Work instruction
In the listing that follows, the range to quote begins at the line that has "the role of" and ends after the line that has "Once again, consistent"; quote it verbatim and add nothing.

Available data
-=-=-

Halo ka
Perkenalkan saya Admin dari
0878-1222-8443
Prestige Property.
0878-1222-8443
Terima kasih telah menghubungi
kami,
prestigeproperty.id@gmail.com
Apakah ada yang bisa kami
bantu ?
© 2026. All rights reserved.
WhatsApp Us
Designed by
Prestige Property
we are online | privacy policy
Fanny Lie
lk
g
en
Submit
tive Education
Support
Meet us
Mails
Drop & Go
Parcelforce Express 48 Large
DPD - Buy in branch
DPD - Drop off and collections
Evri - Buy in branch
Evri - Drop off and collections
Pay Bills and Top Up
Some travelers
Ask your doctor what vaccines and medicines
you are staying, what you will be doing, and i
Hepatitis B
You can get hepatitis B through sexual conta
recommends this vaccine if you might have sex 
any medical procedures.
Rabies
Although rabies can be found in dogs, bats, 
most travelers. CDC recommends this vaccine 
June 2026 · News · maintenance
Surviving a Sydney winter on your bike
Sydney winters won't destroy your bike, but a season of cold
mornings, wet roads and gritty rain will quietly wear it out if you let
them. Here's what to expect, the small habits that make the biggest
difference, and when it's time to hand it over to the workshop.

-=-=-

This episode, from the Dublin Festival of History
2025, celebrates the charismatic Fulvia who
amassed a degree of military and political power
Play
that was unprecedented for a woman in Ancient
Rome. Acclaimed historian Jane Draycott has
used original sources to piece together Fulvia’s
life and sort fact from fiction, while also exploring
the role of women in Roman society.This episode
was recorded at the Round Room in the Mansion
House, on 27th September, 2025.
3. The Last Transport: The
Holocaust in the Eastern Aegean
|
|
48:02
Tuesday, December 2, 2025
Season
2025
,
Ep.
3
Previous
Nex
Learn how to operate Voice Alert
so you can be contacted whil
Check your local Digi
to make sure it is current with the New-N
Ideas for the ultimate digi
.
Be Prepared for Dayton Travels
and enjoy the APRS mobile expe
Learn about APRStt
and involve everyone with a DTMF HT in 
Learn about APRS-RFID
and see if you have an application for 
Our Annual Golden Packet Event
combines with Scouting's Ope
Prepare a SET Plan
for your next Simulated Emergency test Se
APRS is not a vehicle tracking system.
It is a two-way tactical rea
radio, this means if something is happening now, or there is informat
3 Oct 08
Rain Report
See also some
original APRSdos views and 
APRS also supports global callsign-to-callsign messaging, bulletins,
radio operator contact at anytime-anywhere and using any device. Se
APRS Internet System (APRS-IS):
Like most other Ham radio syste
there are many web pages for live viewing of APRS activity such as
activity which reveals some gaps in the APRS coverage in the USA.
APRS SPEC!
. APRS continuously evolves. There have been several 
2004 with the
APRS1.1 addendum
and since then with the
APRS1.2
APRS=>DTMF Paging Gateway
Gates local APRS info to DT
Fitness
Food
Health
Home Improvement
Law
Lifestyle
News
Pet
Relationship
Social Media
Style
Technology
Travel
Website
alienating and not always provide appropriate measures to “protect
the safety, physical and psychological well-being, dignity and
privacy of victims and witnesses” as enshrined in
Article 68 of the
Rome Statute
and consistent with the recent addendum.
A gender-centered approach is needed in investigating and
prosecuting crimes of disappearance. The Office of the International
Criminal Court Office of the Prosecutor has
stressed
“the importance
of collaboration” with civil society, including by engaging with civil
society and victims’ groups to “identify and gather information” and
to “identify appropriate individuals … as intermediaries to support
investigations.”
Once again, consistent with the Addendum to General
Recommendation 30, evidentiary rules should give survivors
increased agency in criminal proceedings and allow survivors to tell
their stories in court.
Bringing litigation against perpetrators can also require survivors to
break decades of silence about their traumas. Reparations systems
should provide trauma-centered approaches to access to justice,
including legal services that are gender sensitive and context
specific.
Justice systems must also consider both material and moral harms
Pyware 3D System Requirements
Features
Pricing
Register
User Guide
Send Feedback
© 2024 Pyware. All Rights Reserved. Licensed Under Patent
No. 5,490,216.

-=-=-

Answer to this task
the role of women in Roman society.This episode
was recorded at the Round Room in the Mansion
House, on 27th September, 2025.
3. The Last Transport: The
Holocaust in the Eastern Aegean
|
|
48:02
Tuesday, December 2, 2025
Season
2025
,
Ep.
3
Previous
Nex
Learn how to operate Voice Alert
so you can be contacted whil
Check your local Digi
to make sure it is current with the New-N
Ideas for the ultimate digi
.
Be Prepared for Dayton Travels
and enjoy the APRS mobile expe
Learn about APRStt
and involve everyone with a DTMF HT in 
Learn about APRS-RFID
and see if you have an application for 
Our Annual Golden Packet Event
combines with Scouting's Ope
Prepare a SET Plan
for your next Simulated Emergency test Se
APRS is not a vehicle tracking system.
It is a two-way tactical rea
radio, this means if something is happening now, or there is informat
3 Oct 08
Rain Report
See also some
original APRSdos views and 
APRS also supports global callsign-to-callsign messaging, bulletins,
radio operator contact at anytime-anywhere and using any device. Se
APRS Internet System (APRS-IS):
Like most other Ham radio syste
there are many web pages for live viewing of APRS activity such as
activity which reveals some gaps in the APRS coverage in the USA.
APRS SPEC!
. APRS continuously evolves. There have been several 
2004 with the
APRS1.1 addendum
and since then with the
APRS1.2
APRS=>DTMF Paging Gateway
Gates local APRS info to DT
Fitness
Food
Health
Home Improvement
Law
Lifestyle
News
Pet
Relationship
Social Media
Style
Technology
Travel
Website
alienating and not always provide appropriate measures to “protect
the safety, physical and psychological well-being, dignity and
privacy of victims and witnesses” as enshrined in
Article 68 of the
Rome Statute
and consistent with the recent addendum.
A gender-centered approach is needed in investigating and
prosecuting crimes of disappearance. The Office of the International
Criminal Court Office of the Prosecutor has
stressed
“the importance
of collaboration” with civil society, including by engaging with civil
society and victims’ groups to “identify and gather information” and
to “identify appropriate individuals … as intermediaries to support
investigations.”
Once again, consistent with the Addendum to General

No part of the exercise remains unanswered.